Entreprendre ne signifie pas forcément tout quitter brutalement.
Il existe mille façons de tester, d’explorer, de construire sans se mettre en danger.
Et quand on est maman, avancer par étapes n’est pas un manque d’audace.
C’est une stratégie de long terme.
C’est se donner le droit d’apprendre.
De réajuster.
De changer de cap.
Beaucoup de femmes se mettent une pression énorme pour “choisir”.
Comme s’il fallait trancher rapidement.
Comme si le doute était un échec.
Or, le temps de clarification est souvent le plus précieux.
C’est lui qui permet ensuite des décisions plus solides, plus alignées, plus sereines.
Tu as le droit d’être dans l’entre-deux.
Tu as le droit d’explorer sans conclure.
Tu as le droit de changer d’avis.
Faut-il être sûre à 100 % pour se lancer ?
Non. Mais il est essentiel d’avoir clarifié ses motivations, ses contraintes et ses besoins.
L’entrepreneuriat permet-il vraiment un meilleur équilibre ?
Il peut, s’il est structuré et aligné avec la réalité personnelle et familiale.
Est-ce risqué financièrement quand on est maman ?
Oui, d’où l’importance d’anticiper, de sécuriser et d’avancer progressivement.
Et si je réalise que ce n’est pas pour moi ?

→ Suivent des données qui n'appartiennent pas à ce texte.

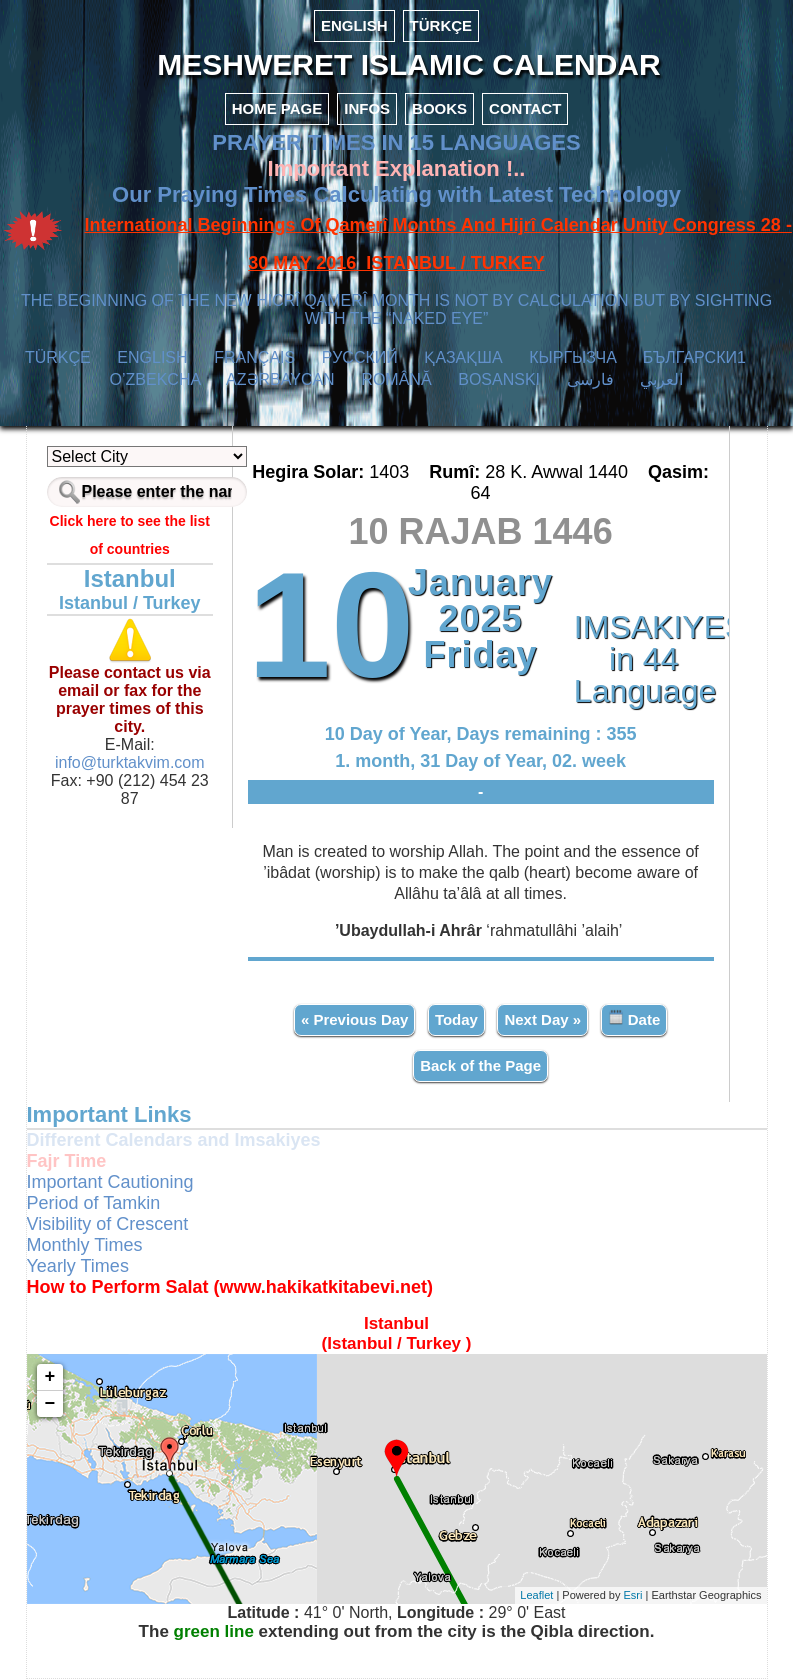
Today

Ce n’est pas un échec. C’est une information précieuse pour la suite de ton parcours.
Moi, c’est Tatiana.
Ancienne infirmière, aujourd’hui formatrice et consultante en développement des compétences, j’accompagne les personnes en questionnement professionnel à remettre de la clarté, de la confiance et du sens dans leur parcours.
J’ai une attention particulière pour les femmes, les mamans et les profils atypiques, mais j’accompagne toute personne qui traverse une période de transition ou de réflexion professionnelle
J’écris ici parce que je crois profondément que le développement professionnel ne se résume pas à des stratégies ou des performances, mais à des parcours de vie, des compétences parfois invisibles et des choix à poser avec conscience.